---- Records for the exercise

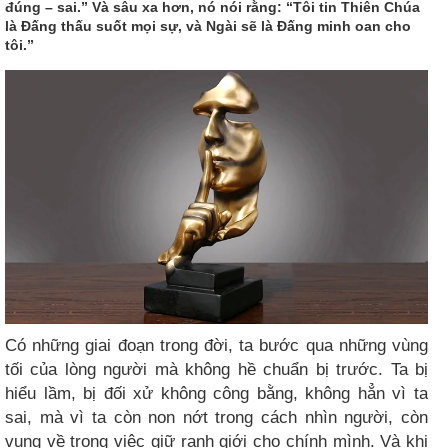
đúng – sai.” Và sâu xa hơn, nó nói rằng: “Tôi tin Thiên Chúa
là Đấng thấu suốt mọi sự, và Ngài sẽ là Đấng minh oan cho
tôi.”
Có những giai đoạn trong đời, ta bước qua những vùng
tối của lòng người mà không hề chuẩn bị trước. Ta bị
hiểu lầm, bị đối xử không công bằng, không hẳn vì ta
sai, mà vì ta còn non nớt trong cách nhìn người, còn
vụng về trong việc giữ ranh giới cho chính mình. Và khi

--------

§ **Your goal**:
Give back the whole of the material exactly, with the pictures removed.

§ **Answer to this task**:
đúng – sai.” Và sâu xa hơn, nó nói rằng: “Tôi tin Thiên Chúa
là Đấng thấu suốt mọi sự, và Ngài sẽ là Đấng minh oan cho
tôi.”
Có những giai đoạn trong đời, ta bước qua những vùng
tối của lòng người mà không hề chuẩn bị trước. Ta bị
hiểu lầm, bị đối xử không công bằng, không hẳn vì ta
sai, mà vì ta còn non nớt trong cách nhìn người, còn
vụng về trong việc giữ ranh giới cho chính mình. Và khi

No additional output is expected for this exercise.